Design ingestion patterns for a modern data warehouse

Completed

Data Ingestion can occur in several different ways. The primary component of Azure Synapse Analytics to ingest data is to use the Copy Data activity within Azure Synapse Pipelines. This type of activity is usual held within an Execute Pipeline activity with other features such as a lookup operation, or a split data activity.

Alternatively, you can create a connection within a Data Flow that points to a source database that used is the starting point for ingesting data and using the data within additional transformation activities.

The following shows an example of both.

Data ingest

  1. Select the Integrate hub.

    Navigating hubs in Azure Synapse Studio

  2. Expand Pipelines and select 1 Master Pipeline (1). Point out the Activities (2) that can be added to the pipeline, and show the pipeline canvas (3) on the right.

    Viewing integration pipelines in Azure Synapse Studio

    Our Synapse workspace contains 16 pipelines that enable us to orchestrate data movement and transformation steps over data from several sources.

    The Activities list contains a large number of activities that you can drag and drop onto the pipeline canvas on the right.

    Here we see that we have three execute (child) pipelines:

    Viewing a parent pipeline in Azure Synapse Studio

  3. Select the Execute Customize All Pipeline activity (1). Select the Settings (2) tab. Show that the invoked pipeline is Customize All (3), then select Open (4).

    Viewing pipeline settings in Azure Synapse Studio

    As you can see, there are five child pipelines.
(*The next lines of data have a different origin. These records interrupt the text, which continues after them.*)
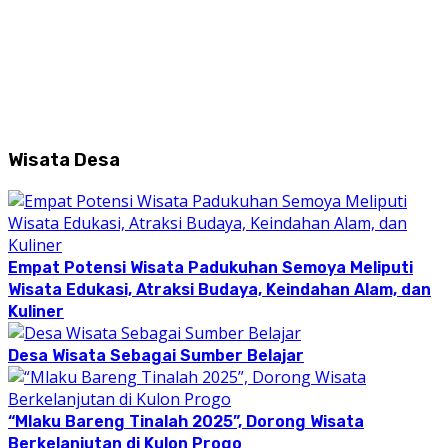
Wisata Desa
Empat Potensi Wisata Padukuhan Semoya Meliputi
Wisata Edukasi, Atraksi Budaya, Keindahan Alam, dan
Kuliner
Desa Wisata Sebagai Sumber Belajar
“Mlaku Bareng Tinalah 2025”, Dorong Wisata
Berkelanjutan di Kulon Progo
This first execute pipeline activity cleans and ingests new Manufacturer campaign data for the Campaign Analytics report.

  4. Select the Campaign Analytics activity (1), select the Settings tab (2), observe the invoked pipeline is set to Customize All (3), then select Open (4).
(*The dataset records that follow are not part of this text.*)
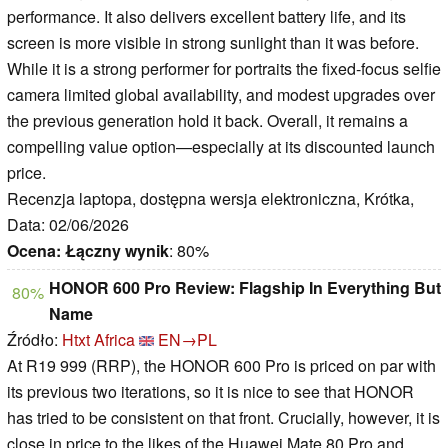
performance. It also delivers excellent battery life, and its
screen is more visible in strong sunlight than it was before.
While it is a strong performer for portraits the fixed-focus selfie
camera limited global availability, and modest upgrades over
the previous generation hold it back. Overall, it remains a
compelling value option—especially at its discounted launch
price.
Recenzja laptopa, dostępna wersja elektroniczna, Krótka,
Data: 02/06/2026
Ocena:
Łączny wynik
: 80%
HONOR 600 Pro Review: Flagship In Everything But
80%
Name
Źródło:
Htxt Africa
EN→PL
At R19 999 (RRP), the HONOR 600 Pro is priced on par with
its previous two iterations, so it is nice to see that HONOR
has tried to be consistent on that front. Crucially, however, it is
close in price to the likes of the Huawei Mate 80 Pro and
    Viewing a second pipeline settings in Azure Synapse Studio

  5. Observe how cleaning and ingesting happens in the pipeline by clicking on each activity.

    An example of a parent pipeline in Azure Synapse Studio

  6. Select the Develop hub.

    Navigating hubs in Azure Synapse Studio

  7. Expand Data flows, then select the ingest_data_from_sap_hana_to_azure_synapse data flow.

    View a data pipeline in Azure Synapse Studio

    As stated earlier, data flows are powerful data transformation workflows that use the power of Apache Spark, but are authored using a code-free GUI. The work you do in the UI gets transformed into code executed by a managed Spark cluster, automatically, without having to write any code or manage the cluster.

    The data flow performs the following functions:

    • Extracts data from the SAP HANA data source (Select DatafromSAPHANA step).
    • Retrieves only those rows for an upsert activity, where the ShipDate value is greater than 2014-01-01 (Select Last5YearsData step).
    • Performs data type transformations on the source columns, using a Derived Column activity (Select the top DerivedColumn activity).
    • In the top path of the data flow, we select all columns, then load the data into the AggregatedSales_SAPHANANew Synapse pool table (Select the Selectallcolumns activity and the LoadtoAzureSynapse activity).
    • In the bottom path of the data flow, we select a subset of the columns (Select the SelectRequiredColumns activity).
    • Then we group by four of the columns (Select the TotalSalesByYearMonthDay activity) and create sum and average aggregates on the SalesAmount column (Select the Aggregates option).
    • Finally, the aggregated data is loaded into the AggregatedSales_SAPHANA Synapse pool table (Select the LoadtoSynapse activity).